Beefy Boxes and Bandwidth Generously Provided by pair Networks
Think about Loose Coupling
 
PerlMonks  

Finding out which of a list of patterns matched

by lemnisca (Sexton)
on Jan 22, 2006 at 10:47 UTC ( [id://524768]=perlquestion: print w/replies, xml ) Need Help??

lemnisca has asked for the wisdom of the Perl Monks concerning the following question:

I have a list of patterns which I am trying to match against a piece of text. What I want to find is the pattern earliest in the list which matches earliest in the text, where matching earlier in the text is more important than being higher up the list. Perl will do this for me if I do something like /foo|bar|baz/, however this leaves me with a dilemma. I need to know which of the patterns matched, because the action I take next depends on which pattern was successful.

One way I could do this would be to use a pattern similar to the above and then take the text that matched and check it against all of my patterns in order until I find the one it matched. However, this means I am trying to match the same pattern against the same text multiple times, which doesn't really seem like it'd be a good idea. I've also thought about looping through each pattern in turn but I think that would be even worse than the first way. I am wondering if there is a better way to accomplish this? If there isn't I guess I'll just do the match using the alternation but I'd hate to be redundantly re-testing patterns when I don't need to.

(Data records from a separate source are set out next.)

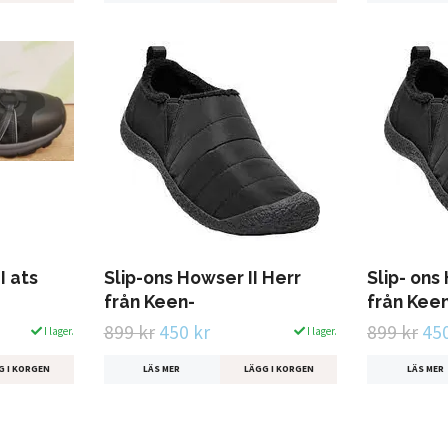
I ats
Slip-ons Howser II Herr
Slip- ons
från Keen-
från Kee
899 kr
450 kr
899 kr
450
I lager.
I lager.
G I KORGEN
LÄS MER
LÄGG I KORGEN
LÄS MER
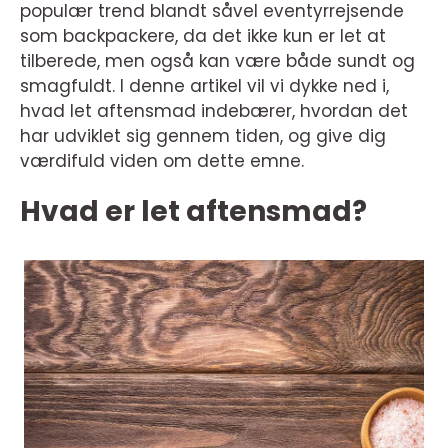
populær trend blandt såvel eventyrrejsende
som backpackere, da det ikke kun er let at
tilberede, men også kan være både sundt og
smagfuldt. I denne artikel vil vi dykke ned i,
hvad let aftensmad indebærer, hvordan det
har udviklet sig gennem tiden, og give dig
værdifuld viden om dette emne.
Hvad er let aftensmad?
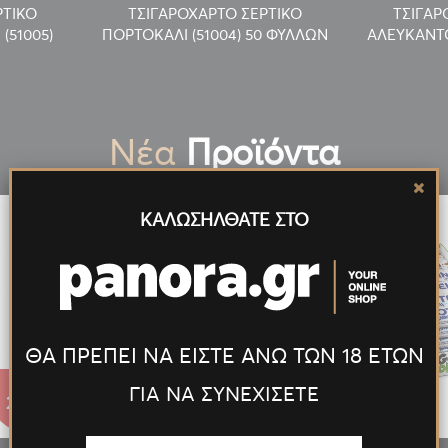
ΡΤΙΚΟ
ΤΣΙΓΑΡΟΧΑΡΤΟ ΣΕΡΤΙΚΟ
ΤΣΙΓΑΡ
(51005)
ΠΟΡΤΟΚΑΛΙ (51004) 50 ΦΥΛΛΩΝ
ΑΛΕΥΚΑΝΤΟ
Νέα
Προϊόντα
ΚΑΛΩΣΗΛΘΑΤΕ ΣΤΟ
ΘΑ ΠΡΕΠΕΙ ΝΑ ΕΙΣΤΕ ΑΝΩ ΤΩΝ 18 ΕΤΩΝ
ΓΙΑ ΝΑ ΣΥΝΕΧΙΣΕΤΕ
27.55€
27.55€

I'll potentially have quite a lot of patterns to test and quite a lot of text, and I need to find as many matches as possible, so it's worthwhile doing things efficiently. :)
  • Comment on Finding out which of a list of patterns matched

Replies are listed 'Best First'.
Re: Finding out which of a list of patterns matched
by nobull (Friar) on Jan 22, 2006 at 11:06 UTC
    $#- gives the number of the last capture in the last regex that was successful. With simple alternation as in this case you can just make each alternative a caputure.
    if ( /(foo)|(bar)|(baz)/ ) { print "$#-\n"; }
    For details, see the description of @- in perlvar.

      In your example, $#- will always be 1, because the conditional is fulfilled after the first match. Also, $#- can't really be useful in this matter at all, because it returns the index of the last match in @- ,which in turn gives you the match offset into the string, not the matched content.

      Update: This is completely wrong and nobull is correct, my apologies (hangs head in shame). To make up for it, here's a practical example of finding your matched word with nobull's method (I still like my method below better, but YMMV):

      my @words = qw(foo bar baz); my $regex = join(")|(",grep { quotemeta($_) } @words); if ($input =~ m/($regex)/ ){ my $index = $#- -1; print "matched word $words[$index]\n"; }

      There are ten types of people: those that understand binary and those that don't.
        I still like my method below better <snip>

        I don't. The OP specifically states "I'll potentially have quite a lot of patterns to test". What if "quite a lot" means, say, 50, or 500, or 5,000? Your dispatch table could become unmanageably long...

Re: Finding out which of a list of patterns matched
by grinder (Bishop) on Jan 22, 2006 at 11:14 UTC
    One way I could do this would be to use a pattern similar to the above and then take the text that matched and check it against all of my patterns in order until I find the one it matched

    That sounds like exactly the same problem I had once, which led me to write the "tracked" pattern mode of Regexp::Assemble. Take a look at that, I think it will do just what you want.

    In essence: you take all your patterns, assemble them into one pattern with tracking enabled, and then look for matches with that. When you get a match (using that one pattern), you can then retrieve the original pattern that would have matched in its place.

    There are a couple of scripts in the eg/ directory that should help get you started.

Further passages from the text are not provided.